I got a strategy that I see a few people doing in my niche & I wanted to verify the validity of it at scale.

The concept is that "Joe Schmoe Plumbing" has reviews for his biz across various 3rd party sites. A few on Google, a few on Yelp, a few on YellowPages, etc. I have seen some people scraping & aggregating all these reviews to make their own version of Joe Schmoe's Review Page.

I think this approach is actually valuable for users, but I have some questions.

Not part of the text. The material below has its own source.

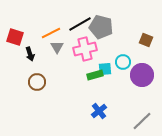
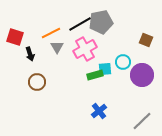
gray pentagon: moved 5 px up; rotated 25 degrees counterclockwise
pink cross: rotated 15 degrees counterclockwise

1. Does Google recognize that you're just reposting reviews found elsewhere on the web?
2. From a spider perspective, is it considered unique if you're combining a bunch of non-unique stuff, but in aggregate it is unique?
3. Is it a gamble to launch 1,000 business pages at a time based off of a mass "scrape"?
4. Any other considerations like places being pissed you ripped off their review? DMCAs?
 
1)
Yeah, they know all about the puzzle-pieced copy-pasta. They've also been very open to say that it doesn't take much to "add value" which is all they're looking for. That could be as little as a new introductory paragraph giving context. Or also add an outro paragraph just to play it safe too. That's a pain across 1000+ pages. I suspect, despite what I've just said, that you'll get far more mileage out of not adding the value than we're led to believe. I've made my own database sites like this that did just fine. They added value but were basically clones of each other and none of them had problems.

2)
Same as above. It's not unique. I feel like I've read that that does not add value in the eyes of Google, to simply compile stuff. I also know that Google says things they aspire for to get people to not do things they can't account for yet.

3 & 4)
You could end up with some DMCA takedowns and other issues. When people submit a review to a site, the site owns that review. Some companies have managed to make their database of info proprietary. There's been some interesting lawsuits on this, especially surrounding the Yellow Pages. It's gone both ways. I wouldn't tempt the big dogs from within the same country they operate in.

If you're sold on database style sites, there's plenty of publicly avaliable, tax payer funded databases you can work with.